On 17 July 2019, TAP was to operate a flight from Stuttgart to Lisbon with a departure scheduled at 6.05. At 4.15 on the same day, however, the co-pilot who was to operate the flight concerned was found dead in his hotel bed. Shocked by this event, therefore, the whole crew declared itself unfit to fly, and as no replacement staff was available outside TAP’s base the 6.05 flight was cancelled. Subsequently, a replacement crew left Lisbon bound for Stuttgart at 11.25 and arrived there at 15.20, with the passengers being next transported to Lisbon on a replacement flight scheduled at 16.40.

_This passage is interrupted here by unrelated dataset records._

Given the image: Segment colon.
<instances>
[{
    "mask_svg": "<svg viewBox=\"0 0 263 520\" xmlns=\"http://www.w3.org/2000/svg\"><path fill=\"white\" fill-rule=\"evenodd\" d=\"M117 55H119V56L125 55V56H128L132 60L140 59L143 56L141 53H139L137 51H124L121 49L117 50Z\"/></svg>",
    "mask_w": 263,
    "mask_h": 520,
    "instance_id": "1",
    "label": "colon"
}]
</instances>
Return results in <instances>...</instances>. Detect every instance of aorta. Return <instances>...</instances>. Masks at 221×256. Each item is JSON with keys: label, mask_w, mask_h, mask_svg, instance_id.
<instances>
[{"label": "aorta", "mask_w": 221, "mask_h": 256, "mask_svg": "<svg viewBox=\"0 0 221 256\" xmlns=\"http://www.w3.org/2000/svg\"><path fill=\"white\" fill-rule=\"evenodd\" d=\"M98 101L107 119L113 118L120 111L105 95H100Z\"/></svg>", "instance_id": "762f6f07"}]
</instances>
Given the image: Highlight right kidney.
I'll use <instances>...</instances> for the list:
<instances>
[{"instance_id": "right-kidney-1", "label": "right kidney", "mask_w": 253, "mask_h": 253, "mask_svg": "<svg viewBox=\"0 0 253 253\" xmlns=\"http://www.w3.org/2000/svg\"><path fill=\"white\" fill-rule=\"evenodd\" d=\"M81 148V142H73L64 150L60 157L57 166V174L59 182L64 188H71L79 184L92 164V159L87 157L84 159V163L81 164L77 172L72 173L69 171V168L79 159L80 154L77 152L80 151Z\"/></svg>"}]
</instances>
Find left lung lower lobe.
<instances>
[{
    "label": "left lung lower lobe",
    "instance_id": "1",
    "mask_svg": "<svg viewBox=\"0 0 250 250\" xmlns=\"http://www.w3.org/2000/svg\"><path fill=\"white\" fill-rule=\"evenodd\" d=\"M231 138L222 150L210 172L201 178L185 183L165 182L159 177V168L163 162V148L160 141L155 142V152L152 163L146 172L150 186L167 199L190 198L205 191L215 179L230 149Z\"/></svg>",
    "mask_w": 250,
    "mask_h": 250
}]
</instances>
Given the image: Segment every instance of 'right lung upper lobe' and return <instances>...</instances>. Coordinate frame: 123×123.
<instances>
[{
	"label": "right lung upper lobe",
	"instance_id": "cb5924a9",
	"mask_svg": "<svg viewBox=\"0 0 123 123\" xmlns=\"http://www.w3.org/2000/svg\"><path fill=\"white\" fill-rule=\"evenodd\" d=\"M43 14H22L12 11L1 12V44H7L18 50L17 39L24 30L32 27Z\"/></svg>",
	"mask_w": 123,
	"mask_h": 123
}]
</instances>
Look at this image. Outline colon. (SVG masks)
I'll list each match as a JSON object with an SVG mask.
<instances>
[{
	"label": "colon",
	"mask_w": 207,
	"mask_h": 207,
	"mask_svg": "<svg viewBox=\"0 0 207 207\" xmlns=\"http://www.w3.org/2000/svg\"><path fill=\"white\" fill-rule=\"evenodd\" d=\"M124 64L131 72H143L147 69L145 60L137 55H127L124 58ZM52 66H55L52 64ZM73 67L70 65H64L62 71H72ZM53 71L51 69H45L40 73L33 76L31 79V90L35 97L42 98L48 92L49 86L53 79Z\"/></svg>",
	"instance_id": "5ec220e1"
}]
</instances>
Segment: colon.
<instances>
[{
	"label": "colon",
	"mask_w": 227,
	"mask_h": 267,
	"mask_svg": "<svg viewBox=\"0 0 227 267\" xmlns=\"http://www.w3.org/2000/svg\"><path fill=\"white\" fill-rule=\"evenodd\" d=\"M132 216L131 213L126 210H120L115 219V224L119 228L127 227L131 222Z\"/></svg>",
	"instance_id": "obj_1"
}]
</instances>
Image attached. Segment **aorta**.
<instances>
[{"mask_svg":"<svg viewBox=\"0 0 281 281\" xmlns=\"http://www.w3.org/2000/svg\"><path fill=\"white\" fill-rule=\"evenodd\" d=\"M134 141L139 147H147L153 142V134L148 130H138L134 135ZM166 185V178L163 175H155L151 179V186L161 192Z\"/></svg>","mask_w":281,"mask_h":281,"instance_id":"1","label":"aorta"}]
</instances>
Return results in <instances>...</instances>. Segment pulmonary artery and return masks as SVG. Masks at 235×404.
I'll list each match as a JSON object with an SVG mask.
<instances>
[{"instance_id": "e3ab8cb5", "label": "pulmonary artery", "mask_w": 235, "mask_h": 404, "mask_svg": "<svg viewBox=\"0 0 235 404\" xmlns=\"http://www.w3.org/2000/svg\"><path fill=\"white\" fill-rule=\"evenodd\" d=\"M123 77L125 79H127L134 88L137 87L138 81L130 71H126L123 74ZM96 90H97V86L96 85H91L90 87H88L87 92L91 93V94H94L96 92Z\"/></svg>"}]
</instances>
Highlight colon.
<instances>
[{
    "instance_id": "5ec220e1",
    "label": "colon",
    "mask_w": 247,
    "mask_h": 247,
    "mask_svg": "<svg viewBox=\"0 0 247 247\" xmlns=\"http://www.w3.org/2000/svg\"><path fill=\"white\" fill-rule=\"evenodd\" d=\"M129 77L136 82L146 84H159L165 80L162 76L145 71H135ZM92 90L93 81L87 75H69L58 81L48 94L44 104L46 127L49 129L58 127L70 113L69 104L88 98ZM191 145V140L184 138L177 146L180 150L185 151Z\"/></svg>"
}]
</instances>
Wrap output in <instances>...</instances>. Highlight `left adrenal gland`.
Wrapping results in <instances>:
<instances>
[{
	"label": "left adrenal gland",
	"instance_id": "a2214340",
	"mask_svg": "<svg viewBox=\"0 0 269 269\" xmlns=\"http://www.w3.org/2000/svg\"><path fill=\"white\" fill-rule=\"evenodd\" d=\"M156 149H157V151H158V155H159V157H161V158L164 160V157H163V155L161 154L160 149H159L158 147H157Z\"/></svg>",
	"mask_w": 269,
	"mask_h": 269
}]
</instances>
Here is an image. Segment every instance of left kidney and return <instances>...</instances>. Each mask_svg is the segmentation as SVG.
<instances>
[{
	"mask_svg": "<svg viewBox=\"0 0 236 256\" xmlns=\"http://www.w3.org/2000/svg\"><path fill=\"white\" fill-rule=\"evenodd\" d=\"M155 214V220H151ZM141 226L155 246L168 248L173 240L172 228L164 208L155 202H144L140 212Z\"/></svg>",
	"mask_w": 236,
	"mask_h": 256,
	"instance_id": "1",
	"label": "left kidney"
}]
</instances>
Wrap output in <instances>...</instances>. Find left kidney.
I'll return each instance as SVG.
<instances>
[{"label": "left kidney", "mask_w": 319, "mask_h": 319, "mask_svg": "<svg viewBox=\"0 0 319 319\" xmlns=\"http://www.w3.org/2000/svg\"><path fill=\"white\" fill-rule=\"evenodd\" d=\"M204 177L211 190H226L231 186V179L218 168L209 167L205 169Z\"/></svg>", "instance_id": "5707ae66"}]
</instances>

After refusing to pay flightright and Myflyright the compensation provided for by Regulation No 261/2004, TAP was ordered by the Amtsgericht Nürtingen (Local Court of Nürtingen) to do so on the ground that, like an unexpected and sudden illness, the unforeseeable and sudden death of a crew member is not an external event affecting the carrier because it is one of the risks inherent in the air carrier’s activities. Therefore, TAP brought an appeal before the Landgericht Stuttgart (Regional Court of Stuttgart; the “referring court”) which, in light of the need to interpret the relevant European legislation, decided to stay the proceedings and to ask to the Court of Justice whether Article 5(3) of Regulation No 261/2004 must be interpreted as meaning that the unexpected absence – due to illness or death of a crew member whose presence is essential to the operation of a flight – which occurred shortly before the scheduled departure of that flight, falls within the concept of “extraordinary circumstances” within the meaning of that provision.

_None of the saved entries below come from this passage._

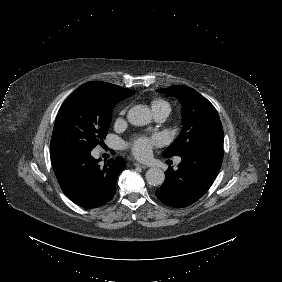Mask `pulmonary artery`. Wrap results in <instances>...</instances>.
<instances>
[{
    "label": "pulmonary artery",
    "instance_id": "1",
    "mask_svg": "<svg viewBox=\"0 0 282 282\" xmlns=\"http://www.w3.org/2000/svg\"><path fill=\"white\" fill-rule=\"evenodd\" d=\"M169 113H170V109L167 108V109H164L161 112L155 113L154 115H155V118H156L157 121H164L168 117ZM179 161H180V159H178L177 162H179Z\"/></svg>",
    "mask_w": 282,
    "mask_h": 282
}]
</instances>
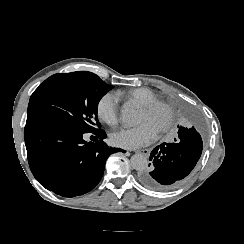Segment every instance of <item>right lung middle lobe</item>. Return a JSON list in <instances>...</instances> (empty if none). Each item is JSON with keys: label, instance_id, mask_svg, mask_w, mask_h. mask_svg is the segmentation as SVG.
<instances>
[{"label": "right lung middle lobe", "instance_id": "right-lung-middle-lobe-1", "mask_svg": "<svg viewBox=\"0 0 244 244\" xmlns=\"http://www.w3.org/2000/svg\"><path fill=\"white\" fill-rule=\"evenodd\" d=\"M113 88L87 71L55 74L32 94L27 122H47L79 132H94L100 99Z\"/></svg>", "mask_w": 244, "mask_h": 244}]
</instances>
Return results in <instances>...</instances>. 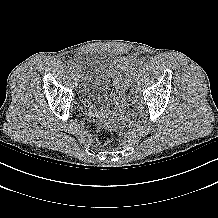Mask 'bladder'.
<instances>
[{"label":"bladder","mask_w":218,"mask_h":218,"mask_svg":"<svg viewBox=\"0 0 218 218\" xmlns=\"http://www.w3.org/2000/svg\"><path fill=\"white\" fill-rule=\"evenodd\" d=\"M79 72V99L86 109H110L120 98L124 82L134 70L130 57H105L90 52L76 56Z\"/></svg>","instance_id":"1"}]
</instances>
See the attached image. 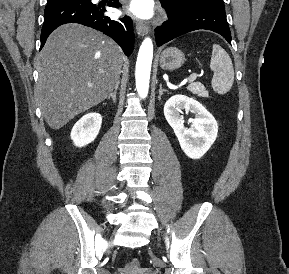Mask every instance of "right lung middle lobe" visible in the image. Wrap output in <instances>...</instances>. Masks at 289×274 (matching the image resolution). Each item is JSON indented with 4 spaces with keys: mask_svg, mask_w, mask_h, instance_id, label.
<instances>
[{
    "mask_svg": "<svg viewBox=\"0 0 289 274\" xmlns=\"http://www.w3.org/2000/svg\"><path fill=\"white\" fill-rule=\"evenodd\" d=\"M59 1H62V0H48V3L59 2Z\"/></svg>",
    "mask_w": 289,
    "mask_h": 274,
    "instance_id": "1",
    "label": "right lung middle lobe"
}]
</instances>
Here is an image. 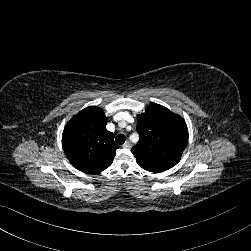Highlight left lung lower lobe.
Listing matches in <instances>:
<instances>
[{
    "label": "left lung lower lobe",
    "mask_w": 251,
    "mask_h": 251,
    "mask_svg": "<svg viewBox=\"0 0 251 251\" xmlns=\"http://www.w3.org/2000/svg\"><path fill=\"white\" fill-rule=\"evenodd\" d=\"M140 167H142L143 169L149 171V172H154V173H159V172H163L165 170L158 168V167H152L149 165H145V164H138Z\"/></svg>",
    "instance_id": "left-lung-lower-lobe-1"
}]
</instances>
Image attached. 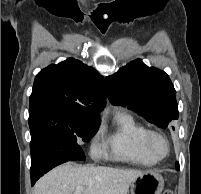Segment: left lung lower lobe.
<instances>
[{"instance_id":"left-lung-lower-lobe-1","label":"left lung lower lobe","mask_w":201,"mask_h":194,"mask_svg":"<svg viewBox=\"0 0 201 194\" xmlns=\"http://www.w3.org/2000/svg\"><path fill=\"white\" fill-rule=\"evenodd\" d=\"M176 169H177V170L180 169V168H179V163H178V162L176 163Z\"/></svg>"}]
</instances>
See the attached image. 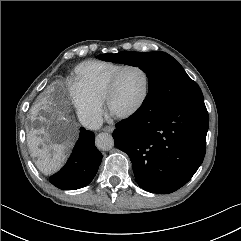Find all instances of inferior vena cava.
I'll return each instance as SVG.
<instances>
[{
	"instance_id": "1",
	"label": "inferior vena cava",
	"mask_w": 241,
	"mask_h": 241,
	"mask_svg": "<svg viewBox=\"0 0 241 241\" xmlns=\"http://www.w3.org/2000/svg\"><path fill=\"white\" fill-rule=\"evenodd\" d=\"M101 117H92L89 116L82 120V123L89 129H99L102 125Z\"/></svg>"
}]
</instances>
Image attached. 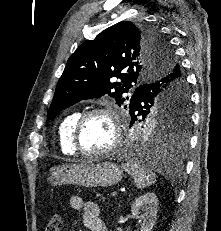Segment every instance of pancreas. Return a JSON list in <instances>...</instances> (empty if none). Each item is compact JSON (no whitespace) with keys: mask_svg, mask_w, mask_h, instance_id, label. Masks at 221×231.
Returning a JSON list of instances; mask_svg holds the SVG:
<instances>
[{"mask_svg":"<svg viewBox=\"0 0 221 231\" xmlns=\"http://www.w3.org/2000/svg\"><path fill=\"white\" fill-rule=\"evenodd\" d=\"M97 197H100L101 199H105V197L102 196V194H97Z\"/></svg>","mask_w":221,"mask_h":231,"instance_id":"cf45deb5","label":"pancreas"}]
</instances>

According to the Court, where the absence is due to the unexpected death of a member of staff whose presence is essential to the operation of a flight and which occurred shortly before its departure, such a situation, however tragic and final it may be, is no different, from a legal point of view, from that in which a flight cannot be operated because such a member of staff has unexpectedly fallen ill shortly before the departure of the flight. Thus, it is the very absence, due to illness or death, of one or more crew members, even if it was unexpected, and not the specific medical cause of that absence that constitutes an event inherent in the normal exercise of that carrier’s activity, with the result that the carrier must expect such unforeseen events to arise in the context of planning its crews and the working hours of its staff.